### Requirement
Set down exactly the lines below, starting at the one that contains "cautari intelectuale, speculative, pentru" and ending at the one that contains "tangibil cu ceea ce auzim, ramane de vazu", with both of those lines included and nothing else.
*** Opening of Records provided ***
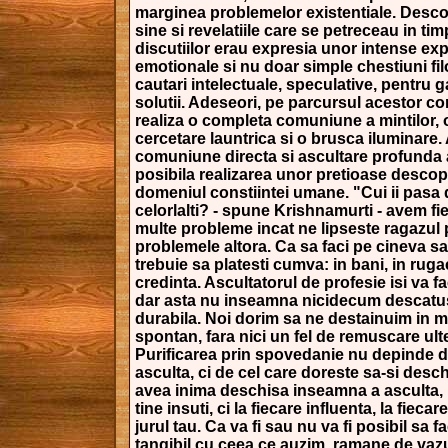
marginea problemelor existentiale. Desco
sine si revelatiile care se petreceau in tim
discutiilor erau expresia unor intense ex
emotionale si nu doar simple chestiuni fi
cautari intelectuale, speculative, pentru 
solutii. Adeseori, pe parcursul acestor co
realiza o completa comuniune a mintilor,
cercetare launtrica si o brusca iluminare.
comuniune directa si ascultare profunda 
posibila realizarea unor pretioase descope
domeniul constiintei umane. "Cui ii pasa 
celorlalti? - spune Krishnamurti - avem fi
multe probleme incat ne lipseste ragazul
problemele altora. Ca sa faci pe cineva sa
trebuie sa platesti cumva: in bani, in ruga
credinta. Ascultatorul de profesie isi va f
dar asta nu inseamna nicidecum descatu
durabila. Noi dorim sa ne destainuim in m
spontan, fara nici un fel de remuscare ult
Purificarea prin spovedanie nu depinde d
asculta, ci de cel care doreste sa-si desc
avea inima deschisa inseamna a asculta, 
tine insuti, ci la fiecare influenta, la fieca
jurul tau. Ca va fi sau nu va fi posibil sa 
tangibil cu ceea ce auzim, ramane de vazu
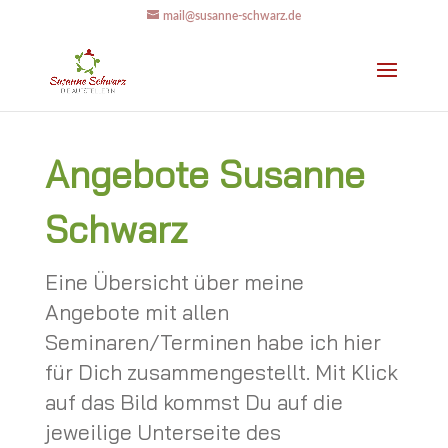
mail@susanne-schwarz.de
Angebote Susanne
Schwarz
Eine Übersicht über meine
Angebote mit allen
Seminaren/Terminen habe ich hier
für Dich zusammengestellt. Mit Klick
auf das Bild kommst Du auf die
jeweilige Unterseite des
*** Close of Records provided ***
*** Opening of Records provided ***
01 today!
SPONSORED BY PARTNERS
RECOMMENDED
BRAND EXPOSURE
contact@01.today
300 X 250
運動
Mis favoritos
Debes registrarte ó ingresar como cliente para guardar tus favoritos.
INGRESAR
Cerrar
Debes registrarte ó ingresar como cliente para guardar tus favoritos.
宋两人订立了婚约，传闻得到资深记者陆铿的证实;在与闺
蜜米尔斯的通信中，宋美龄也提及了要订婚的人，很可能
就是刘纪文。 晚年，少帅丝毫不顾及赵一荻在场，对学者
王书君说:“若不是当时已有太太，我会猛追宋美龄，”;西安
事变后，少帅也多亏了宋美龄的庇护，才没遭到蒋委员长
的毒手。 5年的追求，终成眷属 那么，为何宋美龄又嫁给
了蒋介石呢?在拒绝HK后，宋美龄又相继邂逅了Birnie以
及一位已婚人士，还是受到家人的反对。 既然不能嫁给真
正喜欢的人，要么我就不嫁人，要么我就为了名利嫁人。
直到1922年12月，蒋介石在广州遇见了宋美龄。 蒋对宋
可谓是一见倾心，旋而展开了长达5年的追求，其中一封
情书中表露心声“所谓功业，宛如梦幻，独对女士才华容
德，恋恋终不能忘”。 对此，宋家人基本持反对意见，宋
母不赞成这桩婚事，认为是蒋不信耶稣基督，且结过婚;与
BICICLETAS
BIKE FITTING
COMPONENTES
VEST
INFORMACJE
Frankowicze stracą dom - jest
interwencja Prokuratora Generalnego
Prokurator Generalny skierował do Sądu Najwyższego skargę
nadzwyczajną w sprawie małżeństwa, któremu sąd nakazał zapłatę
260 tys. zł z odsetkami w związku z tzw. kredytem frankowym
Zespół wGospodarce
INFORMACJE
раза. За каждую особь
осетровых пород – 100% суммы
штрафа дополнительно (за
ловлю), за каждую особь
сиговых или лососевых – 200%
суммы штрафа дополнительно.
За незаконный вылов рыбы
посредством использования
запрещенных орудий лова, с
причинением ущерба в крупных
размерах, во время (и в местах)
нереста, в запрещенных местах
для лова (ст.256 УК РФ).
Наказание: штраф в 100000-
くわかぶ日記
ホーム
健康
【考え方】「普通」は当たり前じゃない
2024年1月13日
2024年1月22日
*** Close of Records provided ***
### Completed task
cautari intelectuale, speculative, pentru 
solutii. Adeseori, pe parcursul acestor co
realiza o completa comuniune a mintilor,
cercetare launtrica si o brusca iluminare.
comuniune directa si ascultare profunda 
posibila realizarea unor pretioase descope
domeniul constiintei umane. "Cui ii pasa 
celorlalti? - spune Krishnamurti - avem fi
multe probleme incat ne lipseste ragazul
problemele altora. Ca sa faci pe cineva sa
trebuie sa platesti cumva: in bani, in ruga
credinta. Ascultatorul de profesie isi va f
dar asta nu inseamna nicidecum descatu
durabila. Noi dorim sa ne destainuim in m
spontan, fara nici un fel de remuscare ult
Purificarea prin spovedanie nu depinde d
asculta, ci de cel care doreste sa-si desc
avea inima deschisa inseamna a asculta, 
tine insuti, ci la fiecare influenta, la fieca
jurul tau. Ca va fi sau nu va fi posibil sa 
tangibil cu ceea ce auzim, ramane de vazu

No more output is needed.